Does it even work?!

Header: me sitting in judgement of your story submissions
The Blood God by Niellustrate -- used with artist's permission.
This short story was written by
Oscar Barda

Imperceptibly, his left zygomaticus tensed, revealed only by the screen’s raking light on his skin. One could easily mistake this for the premise of a smile, but as his lower lip started contracting too, he realised: his entire jaw was clenching.

Mathea, Appraiser General of the Bureau in Irritation Distribution typed the needlessly long command again, making sure no words were missing, no letter out of place, pressed the send key, and again, the sur-amplified error blare startled him almost out of his seat. The line disappeared. Error code 50. Insults, swear words and slurs scrambled in his brain, none he could utter out loud. His most precious resource was seeping out of him with every second: his patience.

He glanced sideways, the meek devop still looking at her feet, trembling in fear. This day, these customs had been taxing to her. The immense bodyguards standing between him and her, vigilant, caught his peek and tensed ever so slightly. For a second, rising with his annoyance, he felt a glint of admiration. How was she so good?! He breathed deeply, adjusted his seat, and tried, slowly, methodically, typing the command again. Send key. Blare. Error code 50.

He knew her tricks, he could see what she was doing… In fact, he even knew the amount of effort and resources the Sanguinary Utnapishtim had expanded to get her here… To help her create what stood in front of him. Yet her dark magic still held sway over him. He had been at it, at his mission to evaluate her work for 10 minutes, and he did not know if he could take 10 more.

One of the best devops in the sector, kidnapped, persuaded, put to work for months, all… For this. Oh, he could feel her efficacy trembling in him, his nostrils spasmodically twitching as it boiled in his guts. The red veil was coming. The point of no return.

The muffled sound of a drop falling on the carpet helped him refocus. The bodyguards’ hands, covered in blood, dripped to the floor, to the mound of bare flesh at his feet: the three previous appraisers, beaten to a pulp, melded as one body. Single-mindedness would save him, he remembered. All he had to do was survive this ordeal and he would be promoted. He would get their salary. A new office. Focus! Another deep breath, an admission of defeat. This experiment was working too well.

He closed his eyes and repeated to himself: “We brought her to this planet. We paid her to develop everyday objects and interactions that would make anyone constantly enraged, but her spell cannot work on you, you’re too smart, focus!”.

They said he could change task if he wanted, and the command prompt was obviously pushing him too close to the brim. So, slowly, as to not startle the bodyguard, he rose from his chair and turned to the table to his right. The previous appraiser had failed this, but Borgond had always been a stupid shnuk. An easy task, get a Kaf from a Kafkayan machine.

Twenty minutes he held it in. Twenty harrowing, interminable minutes of trying to get the horrendous machinery to work. He held the buttons down, twisted them, moved the cup around, to no avail. He turned, felt the bodyguard ready himself as his failures continued. The metappraisers looked at Matea from behind the glass, taking notes. He turned back to the machine and tried once more. Then once again. It was unpredictable, erratic, always failing in new, different way. Come on, one more time, he thought. He was beginning to shake.

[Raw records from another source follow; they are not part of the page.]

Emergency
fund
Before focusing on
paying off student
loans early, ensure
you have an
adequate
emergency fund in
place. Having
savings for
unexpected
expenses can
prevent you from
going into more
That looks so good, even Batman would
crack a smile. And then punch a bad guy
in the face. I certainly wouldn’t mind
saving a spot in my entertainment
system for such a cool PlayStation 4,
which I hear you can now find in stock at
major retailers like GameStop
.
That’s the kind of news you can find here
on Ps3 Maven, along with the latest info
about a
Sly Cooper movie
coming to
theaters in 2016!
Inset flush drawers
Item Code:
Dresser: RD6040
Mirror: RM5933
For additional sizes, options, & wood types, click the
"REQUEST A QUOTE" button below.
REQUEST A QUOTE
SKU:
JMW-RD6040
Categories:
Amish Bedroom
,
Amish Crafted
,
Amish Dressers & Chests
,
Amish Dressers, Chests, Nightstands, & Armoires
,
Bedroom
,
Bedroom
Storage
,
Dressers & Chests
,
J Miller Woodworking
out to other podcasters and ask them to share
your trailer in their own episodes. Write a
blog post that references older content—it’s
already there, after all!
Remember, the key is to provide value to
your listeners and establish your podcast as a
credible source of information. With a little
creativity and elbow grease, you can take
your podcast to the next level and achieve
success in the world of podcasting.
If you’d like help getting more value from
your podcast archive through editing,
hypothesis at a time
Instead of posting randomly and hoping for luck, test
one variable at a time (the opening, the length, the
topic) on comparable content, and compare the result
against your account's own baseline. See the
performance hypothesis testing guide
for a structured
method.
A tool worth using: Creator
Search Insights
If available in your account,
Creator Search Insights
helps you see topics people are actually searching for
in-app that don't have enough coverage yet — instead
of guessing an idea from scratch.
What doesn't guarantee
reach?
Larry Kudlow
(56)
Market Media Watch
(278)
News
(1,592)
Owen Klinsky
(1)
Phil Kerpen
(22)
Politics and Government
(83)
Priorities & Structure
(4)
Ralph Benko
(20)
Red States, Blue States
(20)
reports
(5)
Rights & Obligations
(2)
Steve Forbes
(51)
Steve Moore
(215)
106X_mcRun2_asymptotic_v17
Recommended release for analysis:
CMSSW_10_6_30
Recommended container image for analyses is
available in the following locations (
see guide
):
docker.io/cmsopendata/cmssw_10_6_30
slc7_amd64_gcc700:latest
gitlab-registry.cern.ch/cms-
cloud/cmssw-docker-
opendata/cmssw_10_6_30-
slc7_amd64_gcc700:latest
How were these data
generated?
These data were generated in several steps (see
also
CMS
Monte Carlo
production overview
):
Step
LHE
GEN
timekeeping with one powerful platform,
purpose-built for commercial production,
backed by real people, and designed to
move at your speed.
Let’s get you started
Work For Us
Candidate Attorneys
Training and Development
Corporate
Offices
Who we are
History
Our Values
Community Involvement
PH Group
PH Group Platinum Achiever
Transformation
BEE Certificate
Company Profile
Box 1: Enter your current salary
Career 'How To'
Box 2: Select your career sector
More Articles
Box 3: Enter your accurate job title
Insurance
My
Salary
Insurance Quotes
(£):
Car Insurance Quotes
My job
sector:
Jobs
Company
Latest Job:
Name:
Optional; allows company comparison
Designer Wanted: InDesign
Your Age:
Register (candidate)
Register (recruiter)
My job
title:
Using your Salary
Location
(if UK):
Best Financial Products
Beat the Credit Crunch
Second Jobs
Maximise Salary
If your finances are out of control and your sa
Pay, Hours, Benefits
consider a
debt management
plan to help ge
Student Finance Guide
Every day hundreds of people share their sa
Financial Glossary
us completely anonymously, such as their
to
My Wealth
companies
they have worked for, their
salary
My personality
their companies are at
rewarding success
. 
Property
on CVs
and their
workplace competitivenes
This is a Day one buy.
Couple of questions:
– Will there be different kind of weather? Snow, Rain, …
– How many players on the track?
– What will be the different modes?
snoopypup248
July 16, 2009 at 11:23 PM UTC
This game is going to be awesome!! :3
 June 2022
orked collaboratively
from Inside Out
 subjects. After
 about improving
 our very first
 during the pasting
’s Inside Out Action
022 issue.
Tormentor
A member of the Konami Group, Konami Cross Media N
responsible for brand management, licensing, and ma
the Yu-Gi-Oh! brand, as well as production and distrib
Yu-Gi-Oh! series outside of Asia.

He moved the cup to the exact position in which the machine had almost worked, pressed the button twice, then held it. It let out a slow groan. Was it working? Water was moving inside. Had he done it? The grinding started too, it was… It all stopped abruptly. He pressed the button again. Again. Again. AGAIN AGAINAGAINAGAINAGAIN. He fucking punched the machine with all his strength, all his rage exploding the plasteen enclosure. He took it with both hands, ripping its cord from the wall, and with a strength he could not possess, he crushed the whole thing with his fingers, plasteen shards piercing his skin. He smashed it, against the table, roaring, punching the machine’s husk with his bare fists, gurgling his fury at the lifeless appliance.

The red veil had taken him, consumed him. He felt strong, irresistible, he was going to make her pay, batter her with her own hellish creation. Taking the machine’s broken body, he turned to her, fangs bared. She had seen this thrice before: proof she was unmatched in her unique skill: creating insufferable, intolerable machines that could make worlds entire boil in rage. But admiration, even fleeting, had no place in the inferno that raged in Matea’s body. He lunged at her, unstoppable.

The khornite giant moved like thunder, stopping the scrawny appraiser general effortlessly with one hand, bringing his other fist to bear on his fragile skull. Emotionless. The devop chirped in fear as Mathea’s head cracked in a low crunch. He fell to the floor, obviously sufficiently dead by all accounts, but the giant felt the need, or the urge to stomp his body in a firework of blood splatters. The Bureau in Irritation Distribution's carpet drank his every fluid gluttonously.

The metappraisers finished taking their notes, the Kafkayan machine was replaced, the terminal reset, and the next appraiser walked in with a smile. He walked towards the food distributor.